Leaders of the House Committee on Transportation and Infrastructure have called on the Federal Communications Commission to assess if the telecommunication sector’s plan to use the C-band spectrum for 5G broadband service would pose risks to aviation safety.
In a letter addressed to FCC Chairwoman Jessica Rosenworcel, Reps. Peter DeFazio, chair of the committee, and Rick Larsen, chair of the subcommittee on aviation, urged the FCC to halt the planned use of the C-band spectrum until the Federal Aviation Administration completed its risk assessment.
The FCC should also provide the FAA with technical data necessary to support the assessment of risks presented by 5G network operations in the 3.7 to 4.2 GHz band.

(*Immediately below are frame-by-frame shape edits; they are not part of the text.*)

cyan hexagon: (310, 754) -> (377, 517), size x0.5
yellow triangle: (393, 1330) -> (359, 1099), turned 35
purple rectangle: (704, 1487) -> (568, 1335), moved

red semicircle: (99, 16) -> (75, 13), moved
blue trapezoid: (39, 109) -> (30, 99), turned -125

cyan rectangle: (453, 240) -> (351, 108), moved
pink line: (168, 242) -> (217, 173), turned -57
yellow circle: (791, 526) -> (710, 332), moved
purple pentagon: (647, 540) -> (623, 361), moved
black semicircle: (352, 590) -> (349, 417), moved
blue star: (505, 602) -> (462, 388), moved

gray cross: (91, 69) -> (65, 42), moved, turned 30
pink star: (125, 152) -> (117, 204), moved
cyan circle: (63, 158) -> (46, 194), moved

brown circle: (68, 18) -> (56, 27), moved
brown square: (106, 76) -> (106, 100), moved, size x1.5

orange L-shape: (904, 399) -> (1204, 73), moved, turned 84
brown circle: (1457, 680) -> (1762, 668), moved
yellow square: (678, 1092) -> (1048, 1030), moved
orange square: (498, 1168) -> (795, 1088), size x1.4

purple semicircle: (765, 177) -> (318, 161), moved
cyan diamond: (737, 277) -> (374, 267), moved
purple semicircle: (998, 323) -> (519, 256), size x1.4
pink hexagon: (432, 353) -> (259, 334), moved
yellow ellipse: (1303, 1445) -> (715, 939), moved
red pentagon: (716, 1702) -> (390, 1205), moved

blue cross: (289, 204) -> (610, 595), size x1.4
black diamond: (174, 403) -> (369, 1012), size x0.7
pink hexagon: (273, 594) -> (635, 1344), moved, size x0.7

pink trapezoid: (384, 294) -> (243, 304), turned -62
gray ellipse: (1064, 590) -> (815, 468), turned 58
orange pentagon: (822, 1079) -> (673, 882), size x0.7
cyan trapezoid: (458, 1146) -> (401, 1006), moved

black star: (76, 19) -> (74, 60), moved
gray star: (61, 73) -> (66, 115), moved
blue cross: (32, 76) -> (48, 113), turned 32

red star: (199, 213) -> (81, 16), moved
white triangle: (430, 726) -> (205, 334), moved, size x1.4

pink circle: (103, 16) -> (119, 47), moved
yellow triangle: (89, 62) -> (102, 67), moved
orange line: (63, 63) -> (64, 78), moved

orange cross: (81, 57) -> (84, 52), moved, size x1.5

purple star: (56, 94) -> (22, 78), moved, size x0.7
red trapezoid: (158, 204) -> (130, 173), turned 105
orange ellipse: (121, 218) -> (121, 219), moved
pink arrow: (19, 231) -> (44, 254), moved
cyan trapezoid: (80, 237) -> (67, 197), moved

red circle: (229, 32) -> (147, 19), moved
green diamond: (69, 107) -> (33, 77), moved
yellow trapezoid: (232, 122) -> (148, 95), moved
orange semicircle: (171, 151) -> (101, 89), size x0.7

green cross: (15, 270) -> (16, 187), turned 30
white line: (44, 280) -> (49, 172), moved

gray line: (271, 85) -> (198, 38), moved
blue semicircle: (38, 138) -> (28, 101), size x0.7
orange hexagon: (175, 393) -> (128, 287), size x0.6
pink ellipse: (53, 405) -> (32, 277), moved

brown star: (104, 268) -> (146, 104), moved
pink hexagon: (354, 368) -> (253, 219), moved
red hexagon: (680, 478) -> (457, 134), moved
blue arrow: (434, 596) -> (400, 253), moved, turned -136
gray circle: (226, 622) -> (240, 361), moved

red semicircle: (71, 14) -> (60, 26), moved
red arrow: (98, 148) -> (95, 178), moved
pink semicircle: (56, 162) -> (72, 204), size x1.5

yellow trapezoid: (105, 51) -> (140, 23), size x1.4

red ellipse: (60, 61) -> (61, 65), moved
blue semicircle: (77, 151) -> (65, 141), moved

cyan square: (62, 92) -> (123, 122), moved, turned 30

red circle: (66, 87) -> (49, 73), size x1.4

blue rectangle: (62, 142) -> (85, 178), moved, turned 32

“The FCC’s and the telecom industry’s approach of ‘deploy now, fix later’ is anathema to the strong safety culture we have created and nourished in aviation over the last 20 years. In aviation, we never roll the dice with safety. We never run headlong into a possible hazard to the safety of flight without a full and complete assessment and mitigation of those risks,” the committee leaders wrote.
In early November, the FAA acknowledged in its safety bulletin the concerns from aviation industry experts about the susceptibility of radio altimeters to 5G interference and recommended that aircraft operators inform pilots about any workaround to address in-flight radio altimeter anomalies.